**EXERCISE INSTRUCTIONS**
The word "settings" occurs in some lines of the data. Return each such line.

[PROVIDED RECORDS — start]

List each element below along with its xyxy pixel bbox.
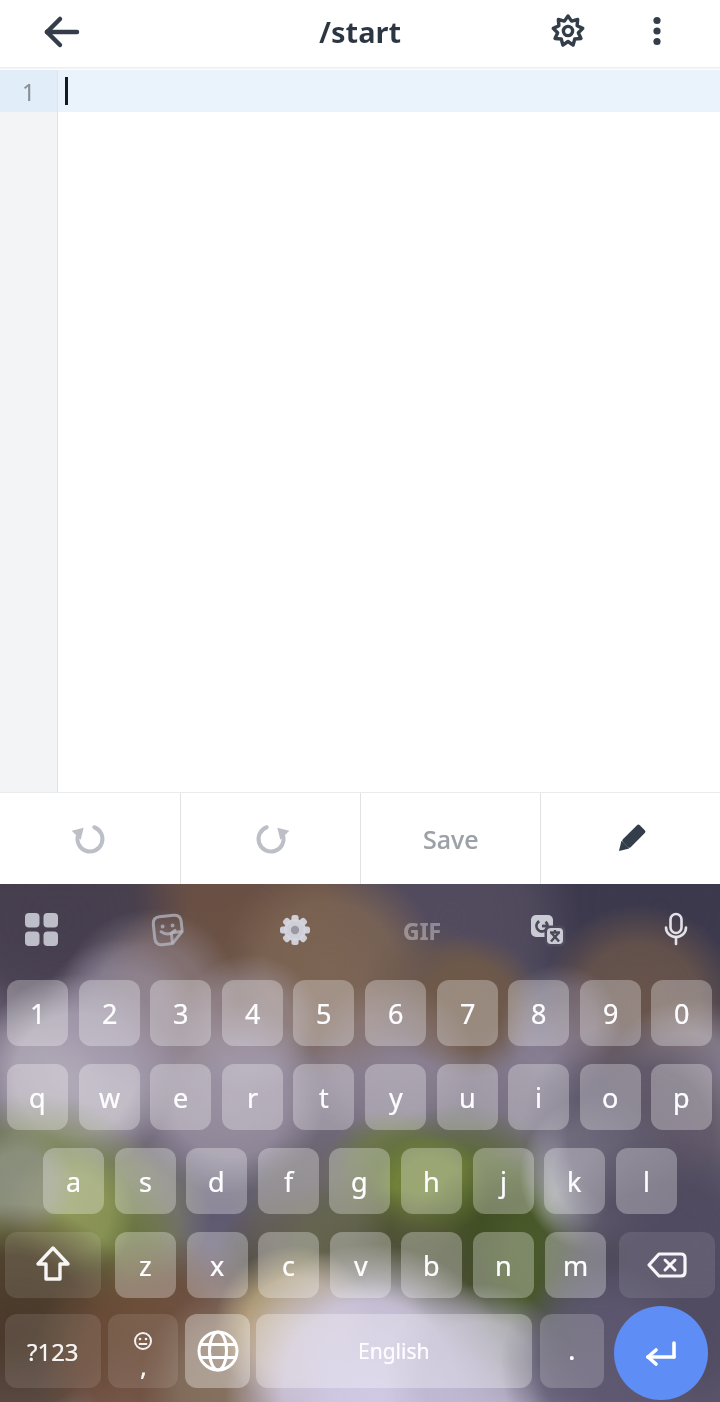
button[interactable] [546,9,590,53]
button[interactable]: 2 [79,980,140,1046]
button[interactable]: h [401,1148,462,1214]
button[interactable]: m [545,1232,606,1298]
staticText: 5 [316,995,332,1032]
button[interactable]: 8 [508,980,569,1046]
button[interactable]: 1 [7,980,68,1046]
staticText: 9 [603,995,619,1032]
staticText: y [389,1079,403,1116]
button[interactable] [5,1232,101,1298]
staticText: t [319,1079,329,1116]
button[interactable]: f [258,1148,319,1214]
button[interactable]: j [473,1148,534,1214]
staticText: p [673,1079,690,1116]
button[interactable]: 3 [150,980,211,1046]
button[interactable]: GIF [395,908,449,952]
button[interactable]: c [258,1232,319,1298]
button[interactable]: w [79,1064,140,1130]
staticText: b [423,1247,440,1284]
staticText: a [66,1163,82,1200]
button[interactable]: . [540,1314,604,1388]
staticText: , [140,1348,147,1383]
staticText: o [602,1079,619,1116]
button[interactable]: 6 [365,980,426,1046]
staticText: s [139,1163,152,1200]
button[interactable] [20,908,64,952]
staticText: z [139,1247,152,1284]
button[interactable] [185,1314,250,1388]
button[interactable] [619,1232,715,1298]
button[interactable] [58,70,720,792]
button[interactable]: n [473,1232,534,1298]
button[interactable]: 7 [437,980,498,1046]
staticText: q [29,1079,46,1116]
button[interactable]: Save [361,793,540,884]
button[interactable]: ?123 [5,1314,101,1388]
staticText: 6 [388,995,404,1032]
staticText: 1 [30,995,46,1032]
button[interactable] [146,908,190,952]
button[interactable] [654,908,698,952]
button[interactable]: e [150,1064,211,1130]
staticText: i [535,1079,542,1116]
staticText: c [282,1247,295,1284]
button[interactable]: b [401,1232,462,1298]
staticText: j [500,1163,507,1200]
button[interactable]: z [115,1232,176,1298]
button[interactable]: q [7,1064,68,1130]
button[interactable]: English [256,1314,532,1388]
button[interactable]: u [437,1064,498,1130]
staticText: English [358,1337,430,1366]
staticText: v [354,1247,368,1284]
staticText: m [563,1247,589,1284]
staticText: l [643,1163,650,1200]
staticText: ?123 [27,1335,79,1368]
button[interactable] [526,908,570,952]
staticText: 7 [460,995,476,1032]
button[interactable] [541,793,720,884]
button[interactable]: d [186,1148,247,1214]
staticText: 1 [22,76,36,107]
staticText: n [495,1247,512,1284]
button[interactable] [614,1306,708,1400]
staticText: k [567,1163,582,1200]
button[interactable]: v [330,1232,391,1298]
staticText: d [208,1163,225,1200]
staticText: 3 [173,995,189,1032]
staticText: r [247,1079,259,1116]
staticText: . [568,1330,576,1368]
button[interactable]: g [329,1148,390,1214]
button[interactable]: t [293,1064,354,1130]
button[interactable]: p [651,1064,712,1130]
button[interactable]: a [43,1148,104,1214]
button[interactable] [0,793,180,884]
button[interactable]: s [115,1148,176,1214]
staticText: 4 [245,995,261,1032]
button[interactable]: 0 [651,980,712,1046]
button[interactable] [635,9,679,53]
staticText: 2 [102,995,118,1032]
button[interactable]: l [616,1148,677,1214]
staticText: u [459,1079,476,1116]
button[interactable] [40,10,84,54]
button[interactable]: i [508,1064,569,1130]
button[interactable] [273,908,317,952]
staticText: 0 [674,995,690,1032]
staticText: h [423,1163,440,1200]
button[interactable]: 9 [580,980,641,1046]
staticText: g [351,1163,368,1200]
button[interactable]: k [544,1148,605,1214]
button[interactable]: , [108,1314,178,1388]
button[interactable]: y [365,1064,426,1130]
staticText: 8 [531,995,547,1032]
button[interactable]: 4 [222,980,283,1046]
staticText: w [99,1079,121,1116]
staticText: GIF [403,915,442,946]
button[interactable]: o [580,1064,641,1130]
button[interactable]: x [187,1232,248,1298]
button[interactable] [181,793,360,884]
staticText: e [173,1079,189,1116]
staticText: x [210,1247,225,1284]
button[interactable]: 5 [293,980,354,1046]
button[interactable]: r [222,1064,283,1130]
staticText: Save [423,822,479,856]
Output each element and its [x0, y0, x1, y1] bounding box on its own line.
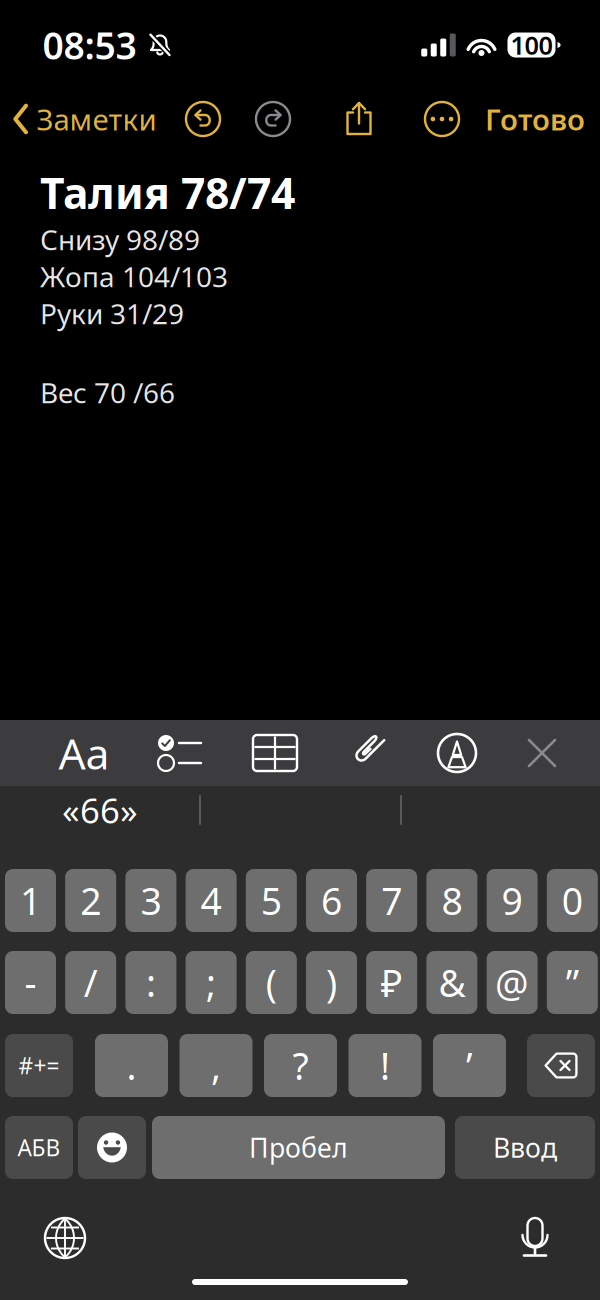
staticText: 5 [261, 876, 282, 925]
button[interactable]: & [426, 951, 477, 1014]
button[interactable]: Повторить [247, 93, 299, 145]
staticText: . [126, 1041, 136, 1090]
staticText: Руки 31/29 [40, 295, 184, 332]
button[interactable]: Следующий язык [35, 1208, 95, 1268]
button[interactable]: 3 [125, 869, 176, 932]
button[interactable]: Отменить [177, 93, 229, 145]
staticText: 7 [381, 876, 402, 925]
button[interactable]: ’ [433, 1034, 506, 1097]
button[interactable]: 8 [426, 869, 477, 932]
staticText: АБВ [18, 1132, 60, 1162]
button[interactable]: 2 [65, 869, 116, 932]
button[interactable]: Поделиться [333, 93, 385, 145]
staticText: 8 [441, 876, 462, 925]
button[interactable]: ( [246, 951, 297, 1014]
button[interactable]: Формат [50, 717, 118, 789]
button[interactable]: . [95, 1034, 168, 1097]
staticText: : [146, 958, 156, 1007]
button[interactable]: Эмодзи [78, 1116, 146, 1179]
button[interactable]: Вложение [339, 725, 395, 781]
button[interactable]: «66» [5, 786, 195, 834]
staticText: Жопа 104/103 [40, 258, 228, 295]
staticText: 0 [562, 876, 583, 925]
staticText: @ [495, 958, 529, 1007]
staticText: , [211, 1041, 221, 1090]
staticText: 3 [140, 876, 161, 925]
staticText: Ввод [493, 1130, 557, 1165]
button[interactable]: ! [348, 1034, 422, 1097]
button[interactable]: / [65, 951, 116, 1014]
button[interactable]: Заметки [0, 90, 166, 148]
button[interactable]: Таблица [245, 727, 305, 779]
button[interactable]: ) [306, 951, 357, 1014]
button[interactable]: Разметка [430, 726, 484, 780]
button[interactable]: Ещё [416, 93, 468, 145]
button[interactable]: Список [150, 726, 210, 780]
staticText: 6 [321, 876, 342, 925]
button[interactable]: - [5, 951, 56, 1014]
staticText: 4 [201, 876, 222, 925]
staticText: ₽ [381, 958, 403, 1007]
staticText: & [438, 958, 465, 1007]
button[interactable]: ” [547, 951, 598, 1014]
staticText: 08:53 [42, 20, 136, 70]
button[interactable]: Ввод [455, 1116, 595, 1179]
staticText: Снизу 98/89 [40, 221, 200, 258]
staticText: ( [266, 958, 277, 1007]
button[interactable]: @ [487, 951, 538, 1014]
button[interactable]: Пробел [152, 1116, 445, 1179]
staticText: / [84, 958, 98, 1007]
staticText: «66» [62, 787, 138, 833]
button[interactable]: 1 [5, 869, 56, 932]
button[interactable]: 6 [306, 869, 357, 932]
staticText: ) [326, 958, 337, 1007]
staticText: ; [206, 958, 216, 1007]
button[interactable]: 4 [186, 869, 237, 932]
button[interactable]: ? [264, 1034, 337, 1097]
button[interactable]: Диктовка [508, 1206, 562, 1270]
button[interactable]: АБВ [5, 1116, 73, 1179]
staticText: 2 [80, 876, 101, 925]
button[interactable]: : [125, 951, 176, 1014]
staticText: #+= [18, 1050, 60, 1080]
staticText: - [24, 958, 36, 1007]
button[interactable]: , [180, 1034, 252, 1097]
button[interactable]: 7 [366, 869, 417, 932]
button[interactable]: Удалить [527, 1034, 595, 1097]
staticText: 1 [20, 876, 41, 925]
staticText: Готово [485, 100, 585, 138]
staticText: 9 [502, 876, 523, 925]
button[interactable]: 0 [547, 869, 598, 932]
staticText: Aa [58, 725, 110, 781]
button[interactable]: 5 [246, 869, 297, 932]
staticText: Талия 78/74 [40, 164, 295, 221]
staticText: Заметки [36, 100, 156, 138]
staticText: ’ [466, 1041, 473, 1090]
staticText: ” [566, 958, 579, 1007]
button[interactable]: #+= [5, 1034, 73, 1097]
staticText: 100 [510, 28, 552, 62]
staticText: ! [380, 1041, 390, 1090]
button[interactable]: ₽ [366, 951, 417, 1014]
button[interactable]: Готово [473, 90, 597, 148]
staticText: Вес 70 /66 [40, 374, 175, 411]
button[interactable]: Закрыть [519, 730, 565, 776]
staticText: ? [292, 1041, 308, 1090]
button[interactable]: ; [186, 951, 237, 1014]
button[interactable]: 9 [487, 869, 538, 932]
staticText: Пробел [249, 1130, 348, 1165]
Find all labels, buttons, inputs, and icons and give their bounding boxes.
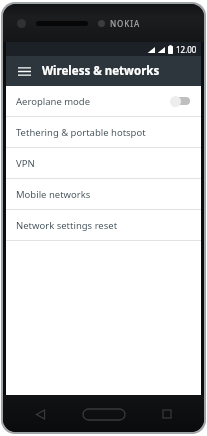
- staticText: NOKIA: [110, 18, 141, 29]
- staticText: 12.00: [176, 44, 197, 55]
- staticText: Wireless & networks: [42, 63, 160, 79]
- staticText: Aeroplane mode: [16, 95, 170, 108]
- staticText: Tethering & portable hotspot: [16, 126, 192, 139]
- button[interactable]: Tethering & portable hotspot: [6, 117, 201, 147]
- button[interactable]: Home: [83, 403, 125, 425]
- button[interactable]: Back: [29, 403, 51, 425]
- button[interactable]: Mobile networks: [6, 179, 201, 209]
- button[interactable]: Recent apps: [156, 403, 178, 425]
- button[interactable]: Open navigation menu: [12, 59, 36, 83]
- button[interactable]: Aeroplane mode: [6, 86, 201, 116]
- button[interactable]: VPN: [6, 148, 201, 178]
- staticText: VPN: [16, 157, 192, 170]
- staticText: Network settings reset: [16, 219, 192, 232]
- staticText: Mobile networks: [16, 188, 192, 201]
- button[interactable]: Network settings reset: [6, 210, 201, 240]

[PROVIDED RECORDS — finish]

**FINISHED EXERCISE**
- staticText: Network settings reset: [16, 219, 192, 232]
- button[interactable]: Network settings reset: [6, 210, 201, 240]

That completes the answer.